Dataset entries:

-------

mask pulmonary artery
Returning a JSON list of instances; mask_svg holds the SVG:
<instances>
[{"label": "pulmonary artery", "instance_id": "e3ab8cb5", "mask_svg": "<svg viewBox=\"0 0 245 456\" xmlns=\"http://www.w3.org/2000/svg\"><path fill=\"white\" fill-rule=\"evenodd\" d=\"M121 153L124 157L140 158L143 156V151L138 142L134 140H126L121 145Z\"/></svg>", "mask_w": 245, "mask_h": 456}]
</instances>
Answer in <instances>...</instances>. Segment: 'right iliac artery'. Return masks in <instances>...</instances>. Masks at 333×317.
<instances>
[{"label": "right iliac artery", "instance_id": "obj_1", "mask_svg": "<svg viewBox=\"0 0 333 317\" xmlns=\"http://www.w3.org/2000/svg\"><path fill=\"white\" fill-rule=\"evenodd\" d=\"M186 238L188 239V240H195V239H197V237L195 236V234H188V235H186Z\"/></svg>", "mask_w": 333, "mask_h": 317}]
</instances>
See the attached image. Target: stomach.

-------

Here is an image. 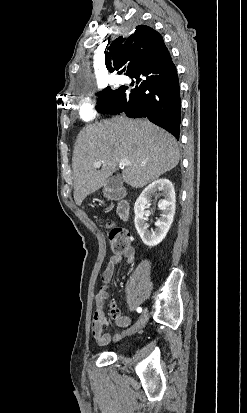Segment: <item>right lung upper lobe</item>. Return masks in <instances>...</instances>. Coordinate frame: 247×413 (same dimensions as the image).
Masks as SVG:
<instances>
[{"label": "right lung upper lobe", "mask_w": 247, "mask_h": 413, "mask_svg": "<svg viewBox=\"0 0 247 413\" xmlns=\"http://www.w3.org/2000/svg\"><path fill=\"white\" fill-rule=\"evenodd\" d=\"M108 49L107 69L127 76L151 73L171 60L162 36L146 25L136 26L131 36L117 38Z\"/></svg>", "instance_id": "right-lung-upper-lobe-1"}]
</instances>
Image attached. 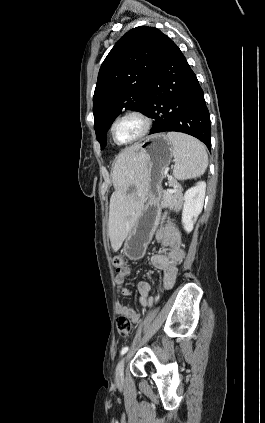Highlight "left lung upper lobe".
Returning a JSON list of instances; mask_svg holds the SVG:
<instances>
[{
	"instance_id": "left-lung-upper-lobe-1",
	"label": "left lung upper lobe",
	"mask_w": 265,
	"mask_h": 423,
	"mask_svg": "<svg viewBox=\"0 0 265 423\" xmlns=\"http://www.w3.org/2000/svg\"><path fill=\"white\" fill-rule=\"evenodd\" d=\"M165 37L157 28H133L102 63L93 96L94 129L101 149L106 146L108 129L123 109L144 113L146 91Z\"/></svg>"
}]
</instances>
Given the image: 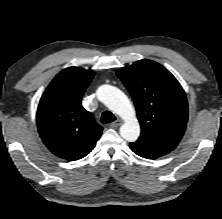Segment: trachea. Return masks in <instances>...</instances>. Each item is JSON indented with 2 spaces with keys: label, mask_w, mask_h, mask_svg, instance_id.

-------

▸ **TASK BRIEF**: Copy out the lines above exactly, beginning at the one that contains "Answer in <instances>...</instances>." and ending at the one that contains "See the attached image. Target: stomach.".

▸ **PROBLEM SOLUTION**:
Answer in <instances>...</instances>. Segment: 'right iliac artery'. Return masks in <instances>...</instances>. Masks at 333×317.
<instances>
[{"label": "right iliac artery", "instance_id": "obj_1", "mask_svg": "<svg viewBox=\"0 0 333 317\" xmlns=\"http://www.w3.org/2000/svg\"><path fill=\"white\" fill-rule=\"evenodd\" d=\"M186 238L188 239V240H195V239H197V237L195 236V234H188V235H186Z\"/></svg>", "mask_w": 333, "mask_h": 317}]
</instances>
See the attached image. Target: stomach.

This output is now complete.